Les joues de la jeune-femme s'empourprèrent de colère à cette phrase, et Thranduil se mit à rire. Ce qui surprit tout le monde alentours. Un elfe lui porta une cape richement brodée avec un col de fourrure blanche, puis il l'aida à monter. Elle s'accrocha vivement à la crinière, par peur de tomber.
« Ne t'inquiète pas, nous allons juste nous promener un peu. »
Elle n'était pas, mais alors pas du tout, rassurée. Thranduil passa devant, et elle le suivit docilement. Deux gardes les accompagnaient à bonne distance. Thranduil était roi, il ne pouvait se permettre de prendre le risque de sortir seul, même si il craignait peu de personnes au combat.
La forêt était magnifique, on n'entendait que discrètement le pas des chevaux, qui sonnaient en des crissements ouatés. L'air était pur et vivifiant, et elle frissonna, car bien évidemment, elle n'était pas assez vêtue pour faire telle escapade.

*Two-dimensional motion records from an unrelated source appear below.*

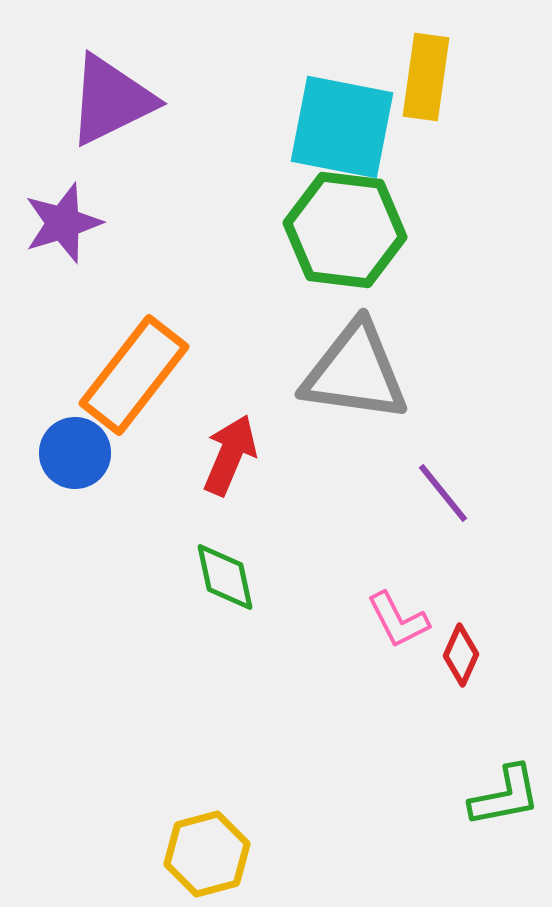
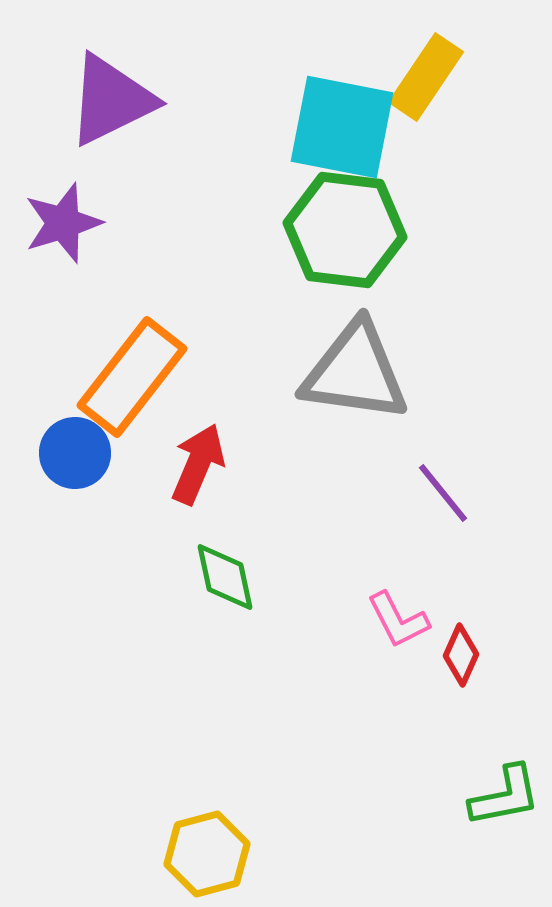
yellow rectangle: rotated 26 degrees clockwise
orange rectangle: moved 2 px left, 2 px down
red arrow: moved 32 px left, 9 px down
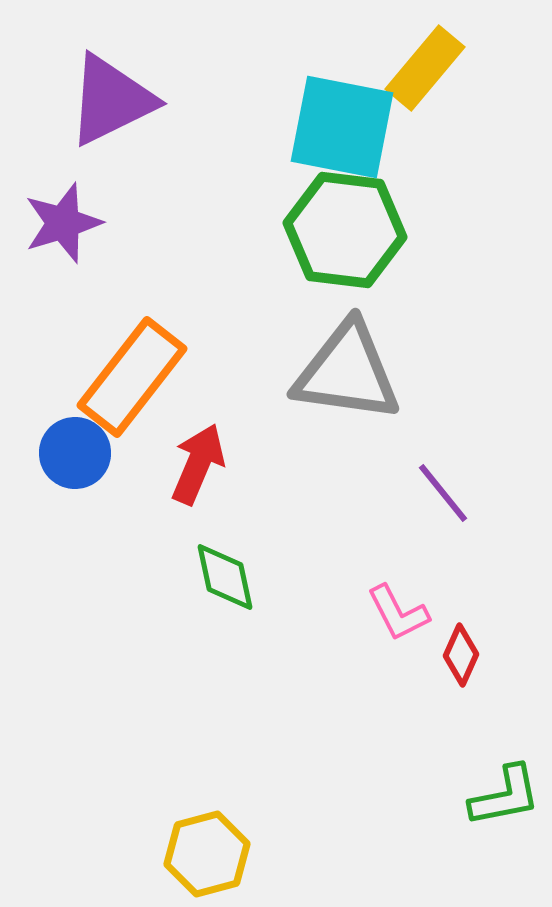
yellow rectangle: moved 1 px left, 9 px up; rotated 6 degrees clockwise
gray triangle: moved 8 px left
pink L-shape: moved 7 px up
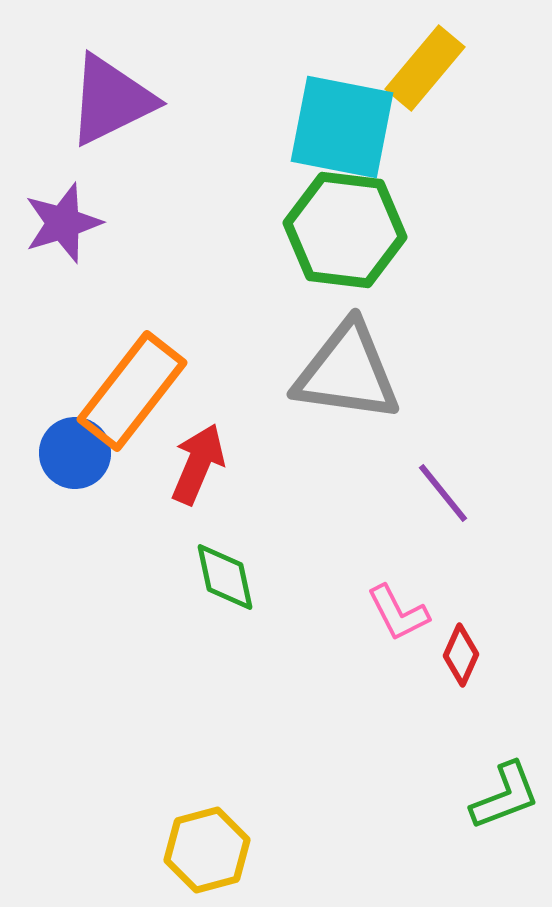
orange rectangle: moved 14 px down
green L-shape: rotated 10 degrees counterclockwise
yellow hexagon: moved 4 px up
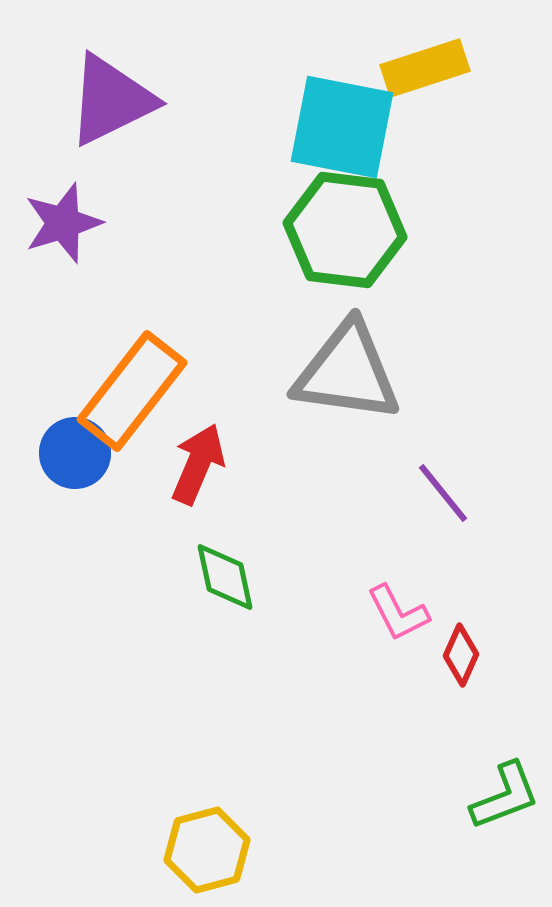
yellow rectangle: rotated 32 degrees clockwise
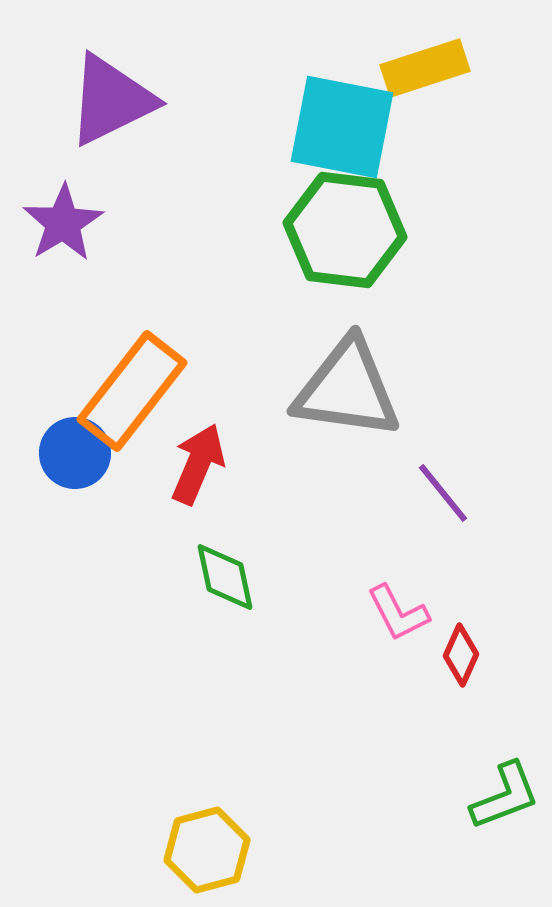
purple star: rotated 14 degrees counterclockwise
gray triangle: moved 17 px down
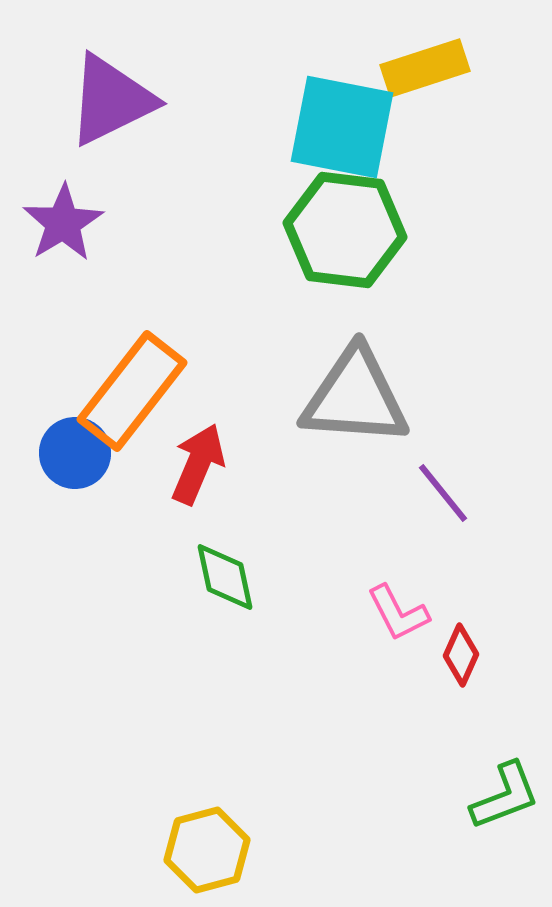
gray triangle: moved 8 px right, 8 px down; rotated 4 degrees counterclockwise
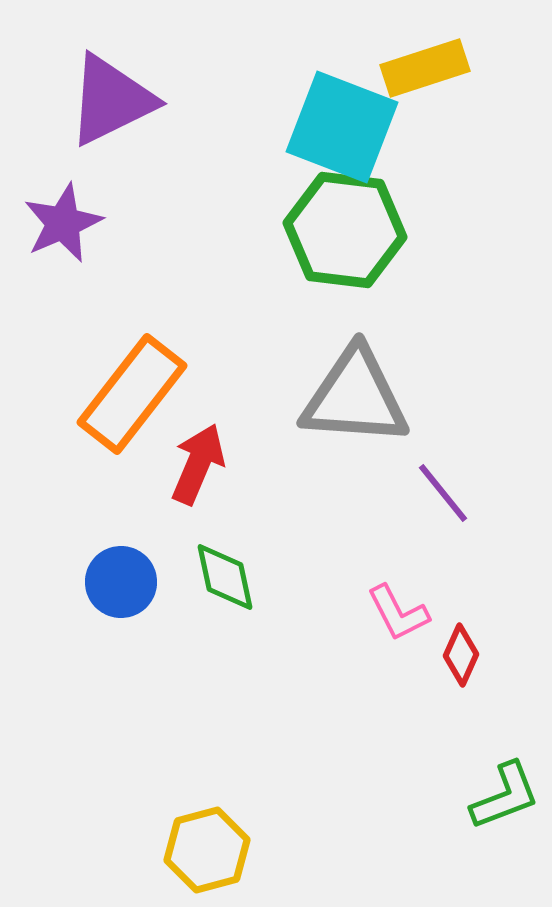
cyan square: rotated 10 degrees clockwise
purple star: rotated 8 degrees clockwise
orange rectangle: moved 3 px down
blue circle: moved 46 px right, 129 px down
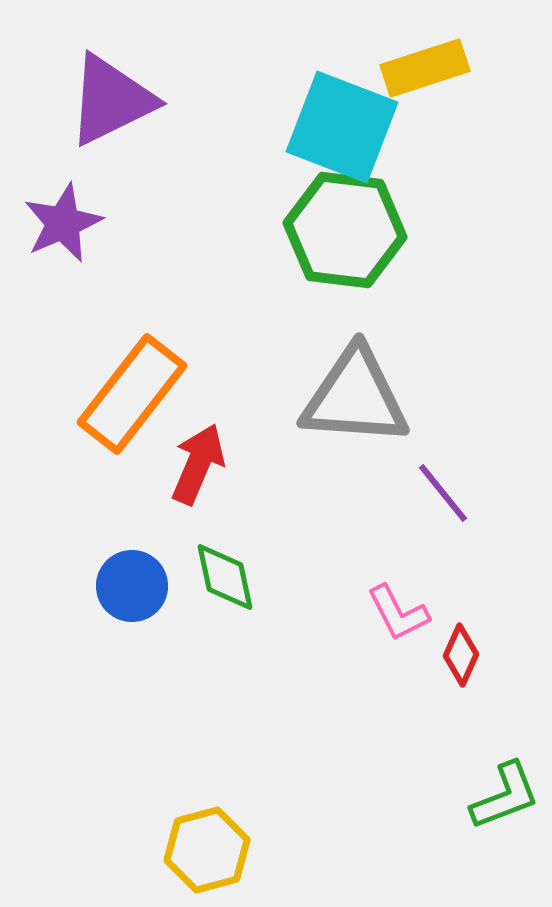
blue circle: moved 11 px right, 4 px down
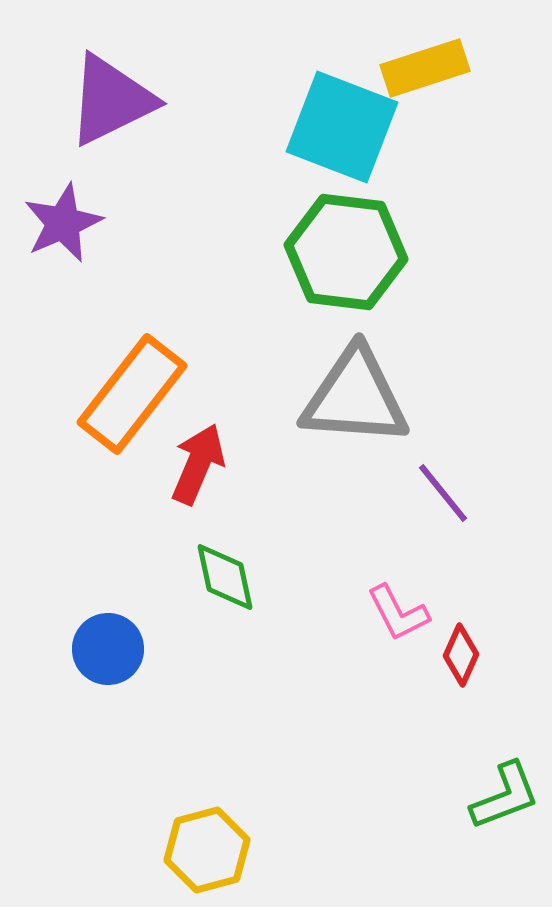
green hexagon: moved 1 px right, 22 px down
blue circle: moved 24 px left, 63 px down
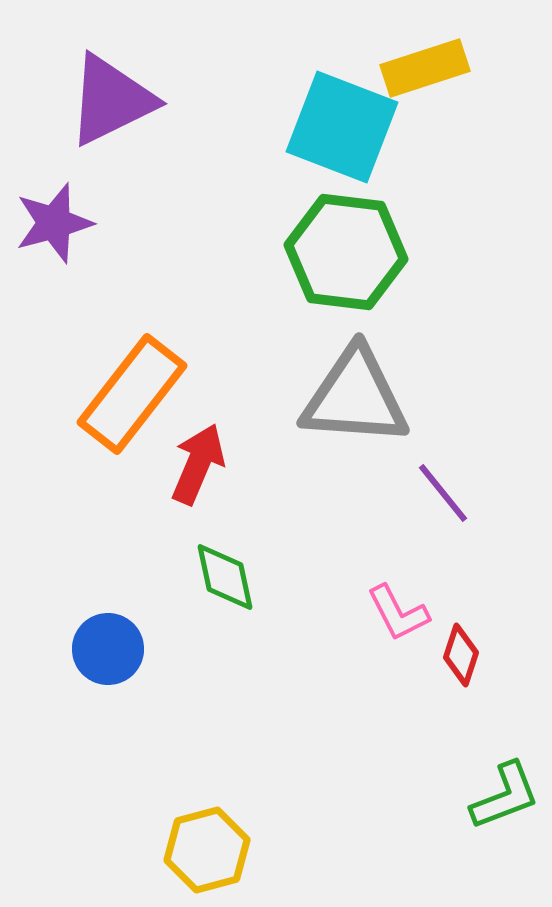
purple star: moved 9 px left; rotated 8 degrees clockwise
red diamond: rotated 6 degrees counterclockwise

Au bout d'une demi-heure de marche, elle s'aperçut que monter était facile, et qu'elle en comprenait tous les mécanismes. C'est elle qui accéléra le pas en premier, mettant sa monture au petit trot. Puis, l'étrange frénésie que cela lui inspira, la grisa. L'air vivifiant dans ses poumons, les espaces boisés, le ciel au-dessus d'elle, tout lui soufflait la liberté. Sa monture dut sentir une réaction infime de sa part, ou autre chose d'un peu plus indescriptible, et elle partit dans un petit galop, qu'elle accentua au fur et à mesure que Gilthoniel laissait glisser ses rênes entre ses doigts. Elle redressa le visage, ses longs cheveux furent balayés par la brise glaciale, et sentant à nouveau la vie la réanimer après ces jours sombres, elle se mit à rire. Elle entendit au loin les appels de Thranduil, qu'elle ignora superbement. Et si elle partait ? L'idée farfelue lui chatouilla l'esprit. Mais c'était sans compter la rapidité et l'agilité d'un cerf en sous-bois. Il prit un chemin parallèle au sien, et quelques mètres plus haut, il lui barra le passage. Il n'avait pas du tout l'air d'apprécier son comportement.

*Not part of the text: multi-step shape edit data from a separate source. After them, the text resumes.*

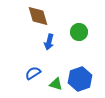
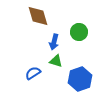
blue arrow: moved 5 px right
green triangle: moved 23 px up
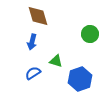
green circle: moved 11 px right, 2 px down
blue arrow: moved 22 px left
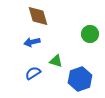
blue arrow: rotated 63 degrees clockwise
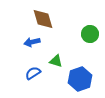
brown diamond: moved 5 px right, 3 px down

« Es-tu folle de lâcher bride ainsi ?! Tu pourrais avoir un grave accident !»
Qu'importe les accidents ! Que sont-ils face à cette adrénaline, cette sensation de se sentir en vie. Toute excitée par cette expérience au combien plaisante, elle caressa l'encolure se son cheval essoufflé, et contre toute attente, elle se mit à rire. Un rire clair, plein de vie, qui résonna dans les bois comme pour guider les voyageurs. Thranduil ne sut que dire ou que faire face à sa réaction, il ne put que contempler son visage rayonnant de bonheur en cet instant. Elle le défia du regard, et lançant sa monture à toute allure, elle reprit le chemin de la cité. Quand elle arriva, elle fut à peine surprise de le voir juste derrière elle. Elle descendit souplement de son cheval, et se retournant elle se retrouva face au visage fermé du roi. Elle ne comprenait pas pourquoi un tel courroux émanait de lui. Elle jouait, rien de plus. Sauf que ce qui était si innocent pour elle, revêtait bien d'autres aspects pour des êtres vivants depuis des siècles. Il descendit lui aussi de son cerf, et il la vit s'approcher de lui, avec un timide sourire. Elle voulait le remercier pour cette attention., mais comment le lui dire ? Elle lui prit la main, ce qui fit réagir les gardes de suite. Surprise par ces gestes hostiles, elle la relâcha. Elle ne comprenait pas, et Thranduil le vit. L'innocence qu'il lut en elle le blessa autant qu'elle l'attendrit. Il eut un soupir en caressant sa joue, et d'un seul coup, la tristesse envahit son visage. Il baissa la tête, et prenant le chemin de la cité il murmura :
« Laisse-moi s'il te plaît ».
D'abord fortement vexée par son attitude si changeante, elle ouvrit bientôt de grands yeux face à la vision qui se présenta à elle. Thranduil s'arrêta en l'entendant retraverser le pont dans l'autre sens en courant. Et quelque chose lui fit mal quand il l'entendit crier, débordante de joie :
« HALDIR ! LEGOLAS ! »
Se fut les premiers mots de sa vie qu'elle prononça.